Work item: Leaving out all pictures, copy the lines below exactly, from the line with "tor-lyubov-i-grom.ru" to the last line, both ends included.

Dataset content:
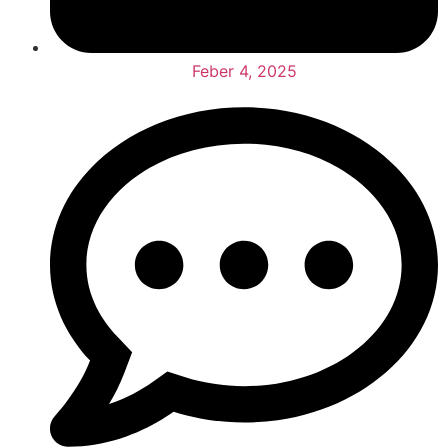
Feber 4, 2025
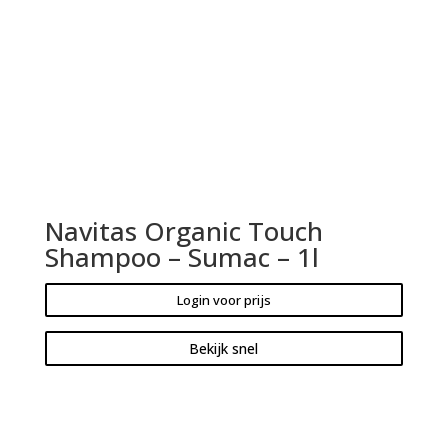
Navitas Organic Touch
Shampoo – Sumac – 1l
Login voor prijs
Bekijk snel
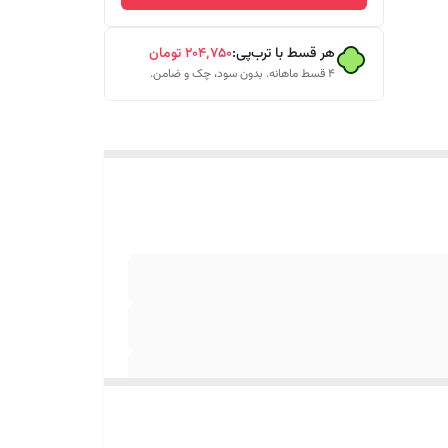
هر قسط با ترب‌پی:
۲۰۴٬۷۵۰
تومان
۴ قسط ماهانه. بدون سود، چک و ضامن.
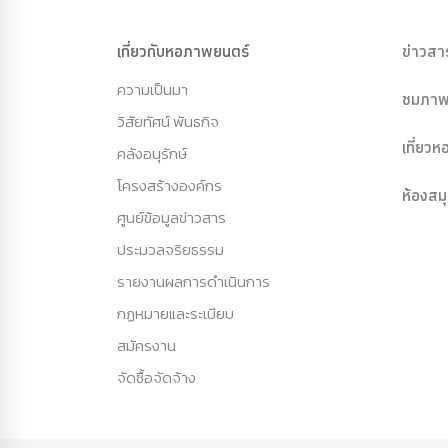
เกี่ยวกับหอภาพยนตร์
ข่าวสา
ความเป็นมา
ชมภาพ
วิสัยทัศน์ พันธกิจ
เที่ยว
คลังอนุรักษ์
โครงสร้างองค์กร
ห้องสม
ศูนย์ข้อมูลข่าวสาร
ประมวลจริยธรรม
รายงานผลการดำเนินการ
กฏหมายและระเบียบ
สมัครงาน
จัดซื้อจัดจ้าง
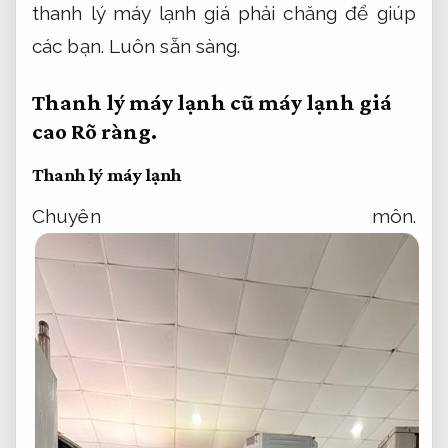
thanh lý máy lạnh giá phải chăng để giúp
các bạn.
Luôn sẵn sàng.
Thanh lý máy lạnh cũ máy lạnh giá
cao
Rõ ràng.
Thanh lý máy lạnh
Chuyên môn.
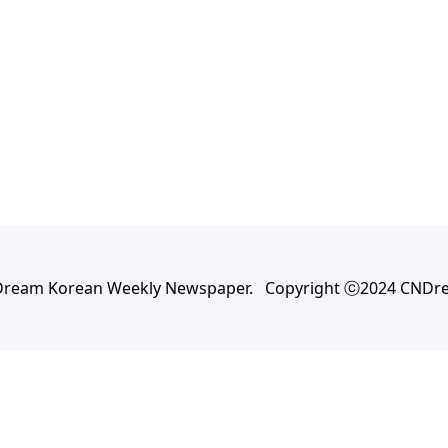
Dream Korean Weekly Newspaper. Copyright ⓒ2024 CNDr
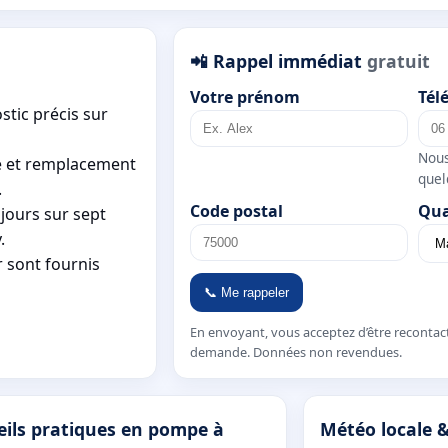
📲 Rappel immédiat
gratuit
Votre prénom
Tél
stic précis sur
Nous
e et remplacement
quel
.
Code postal
Qua
 jours sur sept
.
r sont fournis
📞 Me rappeler
En envoyant, vous acceptez d’être recontac
demande. Données non revendues.
eils pratiques en pompe à
Météo locale &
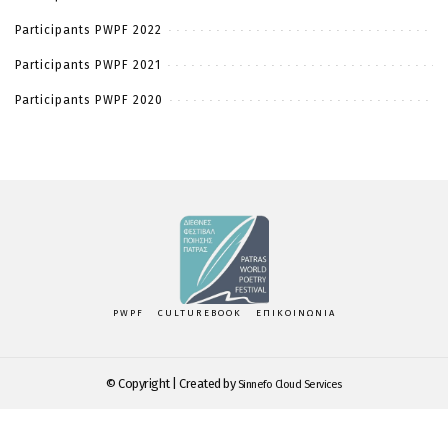
Participants PWPF 2022
Participants PWPF 2021
Participants PWPF 2020
PWPF
CULTUREBOOK
ΕΠΙΚΟΙΝΩΝΙΑ
© Copyright | Created by
Sinnefo Cloud Services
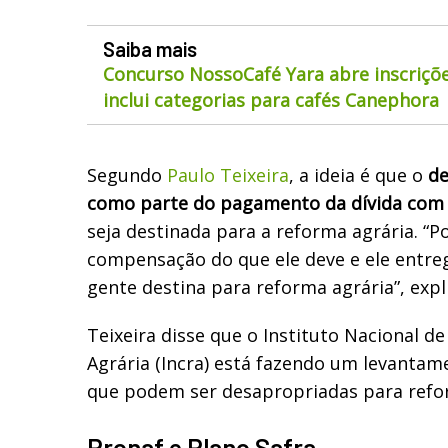
Saiba mais
Concurso NossoCafé Yara abre inscriçõe
inclui categorias para cafés Canephora
Segundo
Paulo Teixeira
, a ideia é que o
de
como parte do pagamento da dívida com
seja destinada para a reforma agrária. “
compensação do que ele deve e ele entreg
gente destina para reforma agrária”, expl
Teixeira disse que o Instituto Nacional d
Agrária (Incra) está fazendo um levantam
que podem ser desapropriadas para refo
Pronaf e Plano Safra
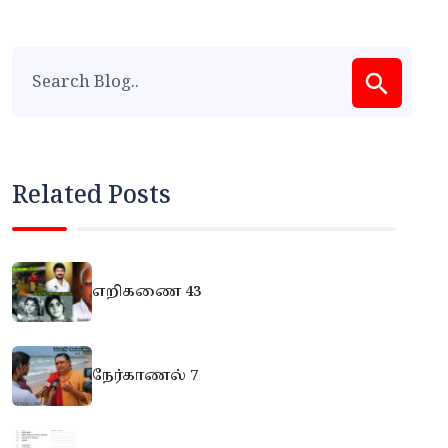
Related Posts
எறிகணை 43
நேர்காணல் 7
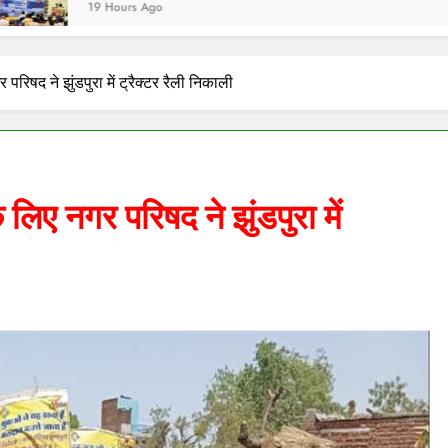
urs Ago
िषद ने झुंडपुरा में ट्रैक्टर रैली निकाली
िए नगर परिषद ने झुंडपुरा में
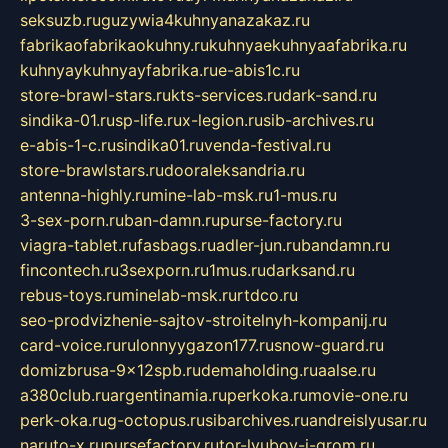
seksuzb.ru
guzywia4kuhnyanazakaz.ru
fabrikaofabrikaokuhny.ru
kuhnyaekuhnyaafabrika.ru
kuhnyaykuhnyayfabrika.ru
e-abis1c.ru
store-brawl-stars.ru
kts-services.ru
dark-sand.ru
sindika-01.ru
sp-life.ru
x-legion.ru
sib-archives.ru
e-abis-1-c.ru
sindika01.ru
venda-festival.ru
store-brawlstars.ru
dooraleksandria.ru
antenna-highly.ru
mine-lab-msk.ru
1-mus.ru
3-sex-porn.ru
ban-damn.ru
purse-factory.ru
viagra-tablet.ru
fasbags.ru
adler-jun.ru
bandamn.ru
fincontech.ru
3sexporn.ru
1mus.ru
darksand.ru
rebus-toys.ru
minelab-msk.ru
rtdco.ru
seo-prodvizhenie-sajtov-stroitelnyh-kompanij.ru
card-voice.ru
rulonnyygazon177.ru
snow-guard.ru
domizbrusa-9x12spb.ru
demaholding.ru
aalse.ru
a380club.ru
argentinamia.ru
perkoka.ru
movie-one.ru
perk-oka.ru
g-octopus.ru
sibarchives.ru
andreislyusar.ru
naruto-x.ru
pursefactory.ru
tor-lyubov-i-grom.ru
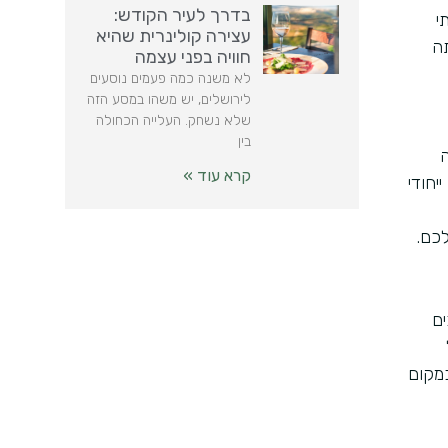
בדרך לעיר הקודש:
י
עצירה קולינרית שהיא
תה
חוויה בפני עצמה
לא משנה כמה פעמים נוסעים
לירושלים, יש משהו במסע הזה
שלא נשחק. העלייה הכחולה
בין
ה
קרא עוד »
יחודי
כם.
ים
מקום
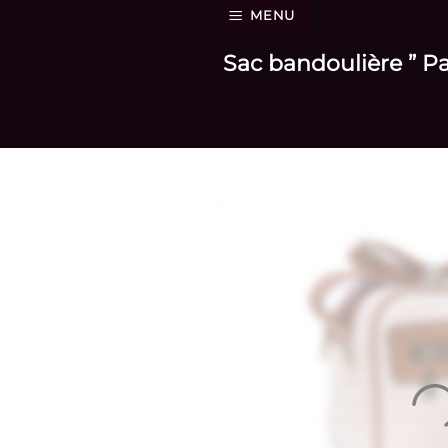
Passer
MENU
au
Sac bandoulière ” Pa
contenu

Task solution:
tor-lyubov-i-grom.ru
בדרך לעיר הקודש:
י
עצירה קולינרית שהיא
תה
חוויה בפני עצמה
לא משנה כמה פעמים נוסעים
לירושלים, יש משהו במסע הזה
שלא נשחק. העלייה הכחולה
בין
ה
קרא עוד »
יחודי
כם.
ים
מקום
Passer
MENU
au
Sac bandoulière ” Pa
contenu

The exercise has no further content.